The present invention is related to the LPC equipment as described above and shown in Figs. 1 - 3. As with the known LPC equipment, the present invention is provided with a metal distribution chamber 5 as shown in Figs. 4 and 5. The equipment further includes, like with the known equipment, a launder or metal supply channel 6 and a mould 3 (only one of many shown in the figure). A lid 7 is provided to close the distribution chamber 5, and the lid is further provided with a connection stub 27 for connection to vacuum reservoir (not shown) to enable evacuation of air from the distribution chamber. The major difference between the known solution as shown in Figs. 1 - 3 and the present invention as shown in Figs. 4 - 5 is, however, the provision of a flexible launder connection 28 between the metal supply launder and the distribution chamber 7 enabling relative movement of the casting table and metal supply launder. The flexible launder section may be made of a suitable heat resistant and heat insulating material. A preferred embodiment of such launder may be a combination of an inner ceramic cloth such as Nextel™ Woven Fabric 312 manufactured by 3M, an intermediate insulation material such as Superwool® 607 manufactured by Morgan and an outer reinforcing fiberglass cloth such as KlevoGlass™ 332-1 produced by Klevers GmbH. A lifting arrangement is provided to raise and lower the casting table with the distribution chamber 5 and mould 3. The lifting arrangement may preferably be a screw jack arrangement 29 provided at each corner of the frame construction of the casting equipment (not further shown). Figs. 4 and 5 are just illustrations and do not show the casting table as such (the frame construction) or details related to the mould, distribution chamber or lifting arrangement.

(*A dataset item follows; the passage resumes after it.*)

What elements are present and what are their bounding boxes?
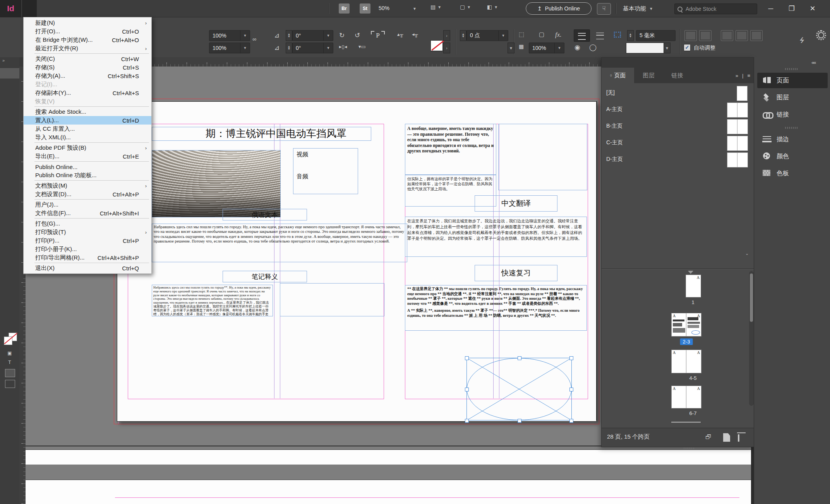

The working principle of the invention is as follows: When starting a casting operation, the movable support 13 is in the uppermost position closing the downward opening of the continuous mould 3, as shown in Fig. 4. The casting table with the mould 3 is in its lower positon whereby metal is allowed to freely flow from the holding furnace or the like (not shown) through the launder 6 and flexible launder 28 and to the distribution chamber 5 and mould 3 as is further shown in Fig. 4. Once the metal level in the distribution chamber and launder is the same, vacuum is gradually increased by controlling the vacuum supply through the connection 27, while at the same time raising the casting table with the mould 3 and distribution chamber 5 to a higher level by means of the lifting device 29 as shown in Fig. 5. The mould is now lifted to a height such that the metal level within the mould is the same as the level in the launder thereby obtaining a metallostatic pressure in the contact point against the mould wall which is virtually zero during casting the following casting operation as explained above. The whole casting cycle as explained in the forgoing is controlled by a so called PLC, a programmable logic control which will not be further explained here as this type electronic control is commonly known.

When the casting operation is approaching its end, the casting table with the mould and distribution chamber is lowered to its lower, initial position as shown in Fig. 4, the vacuum is disconnected and the metal is allowed to be returned to the holding furnace or metal reservoir. The metal frame may now be tilted (not shown) to remove the readily cast billets, where after the frame with the moulds are prepared for a new casting operation.

With this inventive modification of the know LPC equipment, the equipment as such is much cheaper and the casting operation is much more simple, safe and reliable.